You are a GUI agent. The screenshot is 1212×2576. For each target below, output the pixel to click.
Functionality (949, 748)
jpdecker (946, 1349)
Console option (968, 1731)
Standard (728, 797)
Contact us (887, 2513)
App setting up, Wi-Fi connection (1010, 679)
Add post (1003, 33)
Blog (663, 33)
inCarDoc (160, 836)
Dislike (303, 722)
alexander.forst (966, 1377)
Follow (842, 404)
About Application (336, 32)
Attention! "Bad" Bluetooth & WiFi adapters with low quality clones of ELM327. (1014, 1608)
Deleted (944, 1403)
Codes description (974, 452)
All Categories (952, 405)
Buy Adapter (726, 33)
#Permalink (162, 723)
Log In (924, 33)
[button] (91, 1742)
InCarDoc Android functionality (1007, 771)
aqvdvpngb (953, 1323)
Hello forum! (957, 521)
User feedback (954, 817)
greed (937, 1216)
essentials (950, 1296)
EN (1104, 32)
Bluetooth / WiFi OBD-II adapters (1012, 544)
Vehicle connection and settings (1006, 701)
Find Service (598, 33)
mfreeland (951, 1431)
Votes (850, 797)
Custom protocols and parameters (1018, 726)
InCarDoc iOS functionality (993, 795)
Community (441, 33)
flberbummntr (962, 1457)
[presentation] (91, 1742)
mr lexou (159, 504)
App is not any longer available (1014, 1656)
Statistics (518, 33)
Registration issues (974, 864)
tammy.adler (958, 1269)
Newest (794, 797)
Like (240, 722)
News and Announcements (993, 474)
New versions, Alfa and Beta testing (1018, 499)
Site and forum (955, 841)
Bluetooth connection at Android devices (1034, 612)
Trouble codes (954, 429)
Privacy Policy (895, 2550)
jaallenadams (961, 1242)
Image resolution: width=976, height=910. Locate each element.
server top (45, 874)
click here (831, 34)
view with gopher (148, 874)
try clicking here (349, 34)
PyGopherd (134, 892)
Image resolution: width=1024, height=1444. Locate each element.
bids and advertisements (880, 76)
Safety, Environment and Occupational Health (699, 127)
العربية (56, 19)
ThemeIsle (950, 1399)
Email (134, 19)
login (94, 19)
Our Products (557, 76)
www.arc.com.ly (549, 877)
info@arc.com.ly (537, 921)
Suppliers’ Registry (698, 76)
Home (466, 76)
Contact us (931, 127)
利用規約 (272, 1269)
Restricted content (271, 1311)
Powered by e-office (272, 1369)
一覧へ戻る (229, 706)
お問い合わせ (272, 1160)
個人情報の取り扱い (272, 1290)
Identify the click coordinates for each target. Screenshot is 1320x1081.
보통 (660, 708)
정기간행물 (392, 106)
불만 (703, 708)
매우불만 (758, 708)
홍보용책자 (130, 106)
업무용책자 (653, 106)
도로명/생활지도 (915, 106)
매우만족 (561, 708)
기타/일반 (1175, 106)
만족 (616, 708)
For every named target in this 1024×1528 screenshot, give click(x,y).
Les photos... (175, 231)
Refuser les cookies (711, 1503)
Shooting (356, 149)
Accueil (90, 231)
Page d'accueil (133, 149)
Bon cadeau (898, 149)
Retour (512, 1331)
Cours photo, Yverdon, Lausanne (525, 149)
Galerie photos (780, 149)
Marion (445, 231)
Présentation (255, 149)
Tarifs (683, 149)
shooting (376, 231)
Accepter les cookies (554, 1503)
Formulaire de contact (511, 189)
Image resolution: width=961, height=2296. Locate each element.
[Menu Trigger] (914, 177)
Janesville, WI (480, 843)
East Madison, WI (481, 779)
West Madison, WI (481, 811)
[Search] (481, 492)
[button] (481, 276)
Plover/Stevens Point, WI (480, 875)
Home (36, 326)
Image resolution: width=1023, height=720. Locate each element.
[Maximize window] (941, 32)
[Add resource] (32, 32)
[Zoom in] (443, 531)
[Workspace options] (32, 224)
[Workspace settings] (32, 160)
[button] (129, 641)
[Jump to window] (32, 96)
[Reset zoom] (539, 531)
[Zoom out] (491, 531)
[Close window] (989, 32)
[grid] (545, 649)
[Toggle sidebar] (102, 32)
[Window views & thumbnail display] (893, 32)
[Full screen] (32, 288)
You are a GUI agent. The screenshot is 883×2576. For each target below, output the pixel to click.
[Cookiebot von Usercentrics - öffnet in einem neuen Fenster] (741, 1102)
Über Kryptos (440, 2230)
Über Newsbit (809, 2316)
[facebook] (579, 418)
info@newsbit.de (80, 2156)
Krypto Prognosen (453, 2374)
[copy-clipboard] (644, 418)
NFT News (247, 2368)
+++
Could you copy every line from the records that mentions the word "width"?

(Answer)
Image resolution: width=976, height=910. Locate each element.
Image resolution: width=1024, height=1444. Locate each element.
Image resolution: width=961, height=2296. Locate each element.
Image resolution: width=1023, height=720. Locate each element.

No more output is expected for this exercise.